Título obra 13 señoritas

Autoría Carmen Boullosa

Dirección Carmen Boullosa

Elenco Jesusa Rodríguez

Espacios teatrales Teatro Capilla

Referencia Malkah Rabell, “Se alza el telón. Trece señoritas, ¡viva la audacia!” en El Día, 27 julio 1983, p. 24.




TRANSCRIPCIÓN CON FORMATO

imagen facsimilar

Referencia Electrónica

El Día

Columna Se alza el telón

Trece señoritas, ¡viva la audacia!

Malkah Rabell

No se si tomármelo en serio o en broma, esta representación de 45 minutos, este monólogo –si se puede llamarlo monólogo, monodrama, pieza, o simplemente jueguito de salón para señoritas, y hasta para 1 señoritas–, realizado con un texto deshilachado de Carmen Boullosa, que a su vez es la directora de una puesta en escena inexistente, y con una primera figura, Jesusa, a la que falta aún muchísimo para tener la categoría de poder encabezar un espectáculo. Sin duda en este 13 señoritas se encuentran algunos elementos positivos e interesantes: ideas, actitudes, imágenes, música, pero faltos de toda unidad.

Si este brevísimo monólogo, fuera presentado como un experimento de un grupo amateur, sin pretensiones y sin entradas elevadas, como esos $300 que se cobran en el pequeño teatrito Capilla, lo aceptaríamos con simpatía y hasta lo haríamos objeto de muchas y apasionadas discusiones. Por ejemplo, si se presentara en la Casa del Lago o en el teatro escolar Villaurrutia, lo enfocaríamos bajo un punto de vista muy distinto. La tendencia del espectáculo que anuncia el extravagante programa de mano (que más parece una invitación para una exposición de artes plástica) y que dice: "Para hacerle este homenaje a la obra de Frida Kahlo, inventamos a un personaje que la habitara y con éste armamos 13 señoritas nos parece muy conveniente para esos 45 minutos de monólogo. En este lapso de tiempo, Jesusa inventa actitudes que se antojan cuadros surrealistas, y que recuerdan, por ciertos detalles, las telas de la magnífica pintora Frida Kahlo. Cosa extraña, la misma Jesusa tiene cierto parecido físico con la artista, con su rostro alargado y ascético, su largo cabello negro y su cuerpo delgado y su pecho descarnado. La vaguedad del personaje permite toda clase de fantasías. Más aún, creo que estas fantasías no fueron bastante aprovechadas.

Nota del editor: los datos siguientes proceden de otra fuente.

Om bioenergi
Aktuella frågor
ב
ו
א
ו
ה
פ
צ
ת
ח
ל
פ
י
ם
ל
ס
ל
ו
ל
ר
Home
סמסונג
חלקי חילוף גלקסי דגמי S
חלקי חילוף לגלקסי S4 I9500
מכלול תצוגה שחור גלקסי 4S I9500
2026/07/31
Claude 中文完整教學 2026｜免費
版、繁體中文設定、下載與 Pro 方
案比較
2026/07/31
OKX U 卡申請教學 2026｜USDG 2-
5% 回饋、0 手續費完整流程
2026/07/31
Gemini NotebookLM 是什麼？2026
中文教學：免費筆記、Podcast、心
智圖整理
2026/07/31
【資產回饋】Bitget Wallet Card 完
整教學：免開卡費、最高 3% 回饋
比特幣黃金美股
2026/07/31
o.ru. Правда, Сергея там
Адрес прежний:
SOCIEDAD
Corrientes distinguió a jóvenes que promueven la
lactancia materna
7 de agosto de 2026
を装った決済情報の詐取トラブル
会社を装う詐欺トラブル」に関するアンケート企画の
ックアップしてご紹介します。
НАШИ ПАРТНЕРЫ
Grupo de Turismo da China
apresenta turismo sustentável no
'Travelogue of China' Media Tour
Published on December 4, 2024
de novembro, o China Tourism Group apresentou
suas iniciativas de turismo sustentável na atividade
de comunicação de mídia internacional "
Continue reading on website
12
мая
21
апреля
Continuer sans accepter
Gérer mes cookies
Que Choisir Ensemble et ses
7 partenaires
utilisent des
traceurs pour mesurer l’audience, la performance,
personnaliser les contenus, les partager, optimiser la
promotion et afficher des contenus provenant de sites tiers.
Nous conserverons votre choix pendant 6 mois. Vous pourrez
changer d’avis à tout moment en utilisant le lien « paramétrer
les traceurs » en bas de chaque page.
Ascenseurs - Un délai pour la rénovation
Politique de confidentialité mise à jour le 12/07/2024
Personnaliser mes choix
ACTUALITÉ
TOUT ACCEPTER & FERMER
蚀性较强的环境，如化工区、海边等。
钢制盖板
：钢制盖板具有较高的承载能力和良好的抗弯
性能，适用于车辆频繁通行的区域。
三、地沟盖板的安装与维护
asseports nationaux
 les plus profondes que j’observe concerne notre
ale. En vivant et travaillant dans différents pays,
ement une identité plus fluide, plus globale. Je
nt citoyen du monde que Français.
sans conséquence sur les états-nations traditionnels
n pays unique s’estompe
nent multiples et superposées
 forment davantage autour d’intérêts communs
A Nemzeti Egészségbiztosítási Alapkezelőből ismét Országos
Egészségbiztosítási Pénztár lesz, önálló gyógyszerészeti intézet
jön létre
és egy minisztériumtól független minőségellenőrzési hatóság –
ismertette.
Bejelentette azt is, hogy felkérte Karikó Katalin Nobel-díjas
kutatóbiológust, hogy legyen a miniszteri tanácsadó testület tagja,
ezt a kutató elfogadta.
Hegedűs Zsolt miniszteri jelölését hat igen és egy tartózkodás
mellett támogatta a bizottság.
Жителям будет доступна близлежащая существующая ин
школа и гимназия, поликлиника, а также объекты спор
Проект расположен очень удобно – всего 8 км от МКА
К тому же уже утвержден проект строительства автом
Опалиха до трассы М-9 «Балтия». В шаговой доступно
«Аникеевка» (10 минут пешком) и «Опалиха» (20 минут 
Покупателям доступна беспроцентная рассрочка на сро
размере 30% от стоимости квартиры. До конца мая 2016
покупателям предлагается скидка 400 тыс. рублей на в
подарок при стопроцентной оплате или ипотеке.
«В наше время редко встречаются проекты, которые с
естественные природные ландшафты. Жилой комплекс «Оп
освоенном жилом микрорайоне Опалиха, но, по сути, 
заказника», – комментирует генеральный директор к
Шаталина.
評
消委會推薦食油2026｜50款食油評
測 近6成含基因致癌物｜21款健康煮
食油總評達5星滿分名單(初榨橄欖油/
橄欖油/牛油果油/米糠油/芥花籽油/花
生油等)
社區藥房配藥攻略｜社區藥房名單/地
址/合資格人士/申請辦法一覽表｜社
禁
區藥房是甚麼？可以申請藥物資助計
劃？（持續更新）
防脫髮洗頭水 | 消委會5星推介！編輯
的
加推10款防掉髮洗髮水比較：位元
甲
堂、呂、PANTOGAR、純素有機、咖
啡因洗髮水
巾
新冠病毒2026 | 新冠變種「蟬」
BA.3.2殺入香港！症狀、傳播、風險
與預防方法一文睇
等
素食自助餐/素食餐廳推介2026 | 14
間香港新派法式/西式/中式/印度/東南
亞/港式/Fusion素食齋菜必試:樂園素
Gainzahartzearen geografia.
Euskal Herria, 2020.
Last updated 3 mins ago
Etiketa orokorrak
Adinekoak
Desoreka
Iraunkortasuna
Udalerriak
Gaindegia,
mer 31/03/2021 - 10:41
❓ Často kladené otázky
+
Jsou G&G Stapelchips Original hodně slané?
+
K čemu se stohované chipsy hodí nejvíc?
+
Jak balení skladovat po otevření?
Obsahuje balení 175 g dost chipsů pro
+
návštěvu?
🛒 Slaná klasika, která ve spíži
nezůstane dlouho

Pero ese inmenso letrero en la marquesina del teatro que anuncia "Jesusa"; esos $300 que se cobran a un público de lo más calmado, que no protesta y lo considera natural porque se autodenomina de clase superior, se hace fuera de las reales condiciones de la representación. Ese texto que carece de sentido común y no tiene pies ni cabeza con sus pretensiones poéticas, y de tanto en tanto se antoja pedido en préstamo a otros originales; esa dirección que no escapa a influencias de Julio Castillo en Vacío por su atmósfera y sus imágenes. Todo esto es de una extrema pobreza y no puede considerarse ni teatro profesional, ni siquiera teatro experimental. La vedette francesa, La Mistinguette, dijo en sus Memorias: "El talento sólo es válido para las coristas. La gran actriz necesita algo más; necesita audacia". Pues, no se puede negar que las productoras de 13 señoritas, la tienen, y en gran escala.

Por fortuna para ellas, ya bien se sabe que a quien la naturaleza otorga audacia, de éste será el futuro de la humanidad, y de su propio destino. Así que esperamos que dentro de un tiempo muy próximo, ese grupo, o por lo menos Jesusa, la más conocida del conjunto de Las Sombras Blancas –y la que sepa lanzado a las más diversas actividades en el campo del teatro: actriz, escenógrafa, directora, dramaturga, etc.– cambiará el letrero luminoso de la marquesina de un teatro de Coyoacán a un lugar más céntrico de la urbe. En realidad, es de admirar el sentido común, práctico y hasta comercial de Julissa. En lugar de esperar el préstamo de un teatrillo cualquiera, escolar o de museo, mejor alquilo uno muy a la medida de sus necesidades y de sus posibilidades económicas, donde puede montar con su grupo las obras que desea, tal y como lo desea. Pero sería muy de ansiar que también se mostrara con mayores ambiciones artísticas. Si cuando era una "Sombra Blanca" la dirigió Julio Castillo en su papel de "Pinocho", con más razón habría que solicitar su ayuda para crear un personaje mucho más difícil, y mucho más necesitado de lucimiento ya que se encuentra sola en el escenario durante todo el espectáculo, como es Frida Kahlo.